Unified space system. Testing began in 2009. How many satellites were launched into orbit is not known for certain. The system implies the integration into a single complex of the Oko, Oko-1 systems and new satellites.

Current state of affairs

There are 3 satellites of the Oko system, 7 satellites of the Oko-1 system and approximately 2 satellites of the EKS system in orbit in working order.

Ground component

About the complex "Daryal" has already been written. I'll tell you a little about other stations.

Radar type "Volga"

The Volga radar is designed to detect ballistic missiles and space objects in flight at a distance of up to 5000 km, as well as to track, identify and measure the coordinates of targets, followed by the issuance of information on the state of the airspace to the Central Command and Computing Center of the early warning system.
Its construction began in 1981 in Belarus, when 180 American Pershing-2 missiles were based in Germany and Italy. After their withdrawal from Europe, the construction of the station was mothballed, as the construction of the Darial-type station in Latvia was coming to an end. But after it was blown up in 1995, it was decided to complete the construction of the Volga-type station in Belarus.
On December 15, 1999, factory tests of the Volga radar began, in 2002 it was accepted into the combat structure of the Space Forces, and in 2003 it was put on combat duty in the missile attack warning system.

Don-2n

One of the most complex, most highly protected facilities. The Don-2N multifunctional all-round radar is designed to detect ballistic targets at an altitude of up to 40,000 km, track them, determine coordinates and aim anti-missiles. The only working and efficient system PRO.
The Don-2N radar confirmed its high combat capabilities during the joint Russian-American Oderax experiment to track small space objects, when from the Shuttle spacecraft in 1994 in outer space metal balls with a diameter of 5.10 and 15 centimeters were thrown out. The US radars were able to track only 10 and 15 cm balls, and the five-centimeter one was only able to track the Don 2N radar at a range of 1500-2000 km. After detecting targets, the station accompanies them, automatically tunes out interference and selects false targets.

Radar type "Voronezh"

suprahorizontal radar station long-range detection of high factory readiness. Developed by the Research Institute of Long-Range Radio Communications. There is a station designed for the meter wavelength - "Voronezh-M", and for the decimeter - "Voronezh-DM". A feature of the facility is a significantly shorter deployment time at a new location and the possibility of relocating the station if necessary.
In 2006 deployed to Leningrad region, in 2009 took up combat duty.
In 2009 deployed in the Krasnodar Territory.
In the future, complexes should be deployed to replace the radar located outside the territory of Russia.

Perimeter system

Known in America as "The Dead Hand". Weapon doomsday in Soviet.

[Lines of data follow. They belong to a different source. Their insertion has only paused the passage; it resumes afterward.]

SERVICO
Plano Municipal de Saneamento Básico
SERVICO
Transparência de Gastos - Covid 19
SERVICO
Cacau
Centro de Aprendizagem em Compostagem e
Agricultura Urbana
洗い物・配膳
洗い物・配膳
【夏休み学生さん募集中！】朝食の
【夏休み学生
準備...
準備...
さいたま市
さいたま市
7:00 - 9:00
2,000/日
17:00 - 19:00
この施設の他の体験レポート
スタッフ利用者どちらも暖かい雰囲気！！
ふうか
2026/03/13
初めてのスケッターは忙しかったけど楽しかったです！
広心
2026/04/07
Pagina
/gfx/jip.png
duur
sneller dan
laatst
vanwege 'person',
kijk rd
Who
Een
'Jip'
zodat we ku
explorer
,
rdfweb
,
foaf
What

Only scattered facts are known about this system. Many believe that the existence of such a system is impossible, while others, on the contrary, argue that the system is still functioning and is on alert.

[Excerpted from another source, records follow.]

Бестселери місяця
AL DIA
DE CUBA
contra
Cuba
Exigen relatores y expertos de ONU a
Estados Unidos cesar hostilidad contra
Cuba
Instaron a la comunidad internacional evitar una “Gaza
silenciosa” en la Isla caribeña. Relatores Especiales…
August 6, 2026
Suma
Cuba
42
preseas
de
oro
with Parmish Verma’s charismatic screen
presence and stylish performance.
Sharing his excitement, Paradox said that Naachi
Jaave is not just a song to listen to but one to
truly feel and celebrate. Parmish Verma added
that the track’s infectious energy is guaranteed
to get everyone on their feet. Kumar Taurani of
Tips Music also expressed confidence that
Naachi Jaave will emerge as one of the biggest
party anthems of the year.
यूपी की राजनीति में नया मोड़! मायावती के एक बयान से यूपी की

At its core, the Perimeter system is an alternative command system for all branches of the armed forces armed with nuclear warheads. It was created as a backup communication system, in case the key nodes of the Kazbek command system and the communication lines of the Strategic Missile Forces were destroyed. The whole system works without human intervention.
How the system works:
The command posts of the system (CPS) monitor the readings of sensors that monitor a number of parameters, whether nuclear strike around the country. If so, the system was attempting to contact key command posts. If the connection could not be established, the system decides on the beginning of the "judgment day". Signal rockets are launched from several mines, which, flying over the country, transmit commands to launch ALL available nuclear charges: mine-based missiles, sea-based missiles, mobile-based missiles.
In addition to the main algorithm of the system, there is a countdown algorithm. When the system is put into this mode, the countdown starts. If by the end of the countdown there is no confirmation of resetting the regime, the "doomsday" begins.
The system is completely autonomous, that is, all stages of work are automated, even the stages of rocket launch.
System Facts:
1. Signal flares and automatic launch systems have been tested and passed successfully. In addition, the first experimental launch of the Satan rocket was carried out by this particular system.
2. It is reliably known about the existence of at least 4 autonomous KPS points disguised as conventional air defense system bunkers.
3. The system was put on alert in 1985.

Under the START-1 treaty, Russia was supposed to remove the system from combat duty. Although the contract has already expired, the state of the system is not known for certain. According to some reports, she was again put on combat duty in 2001.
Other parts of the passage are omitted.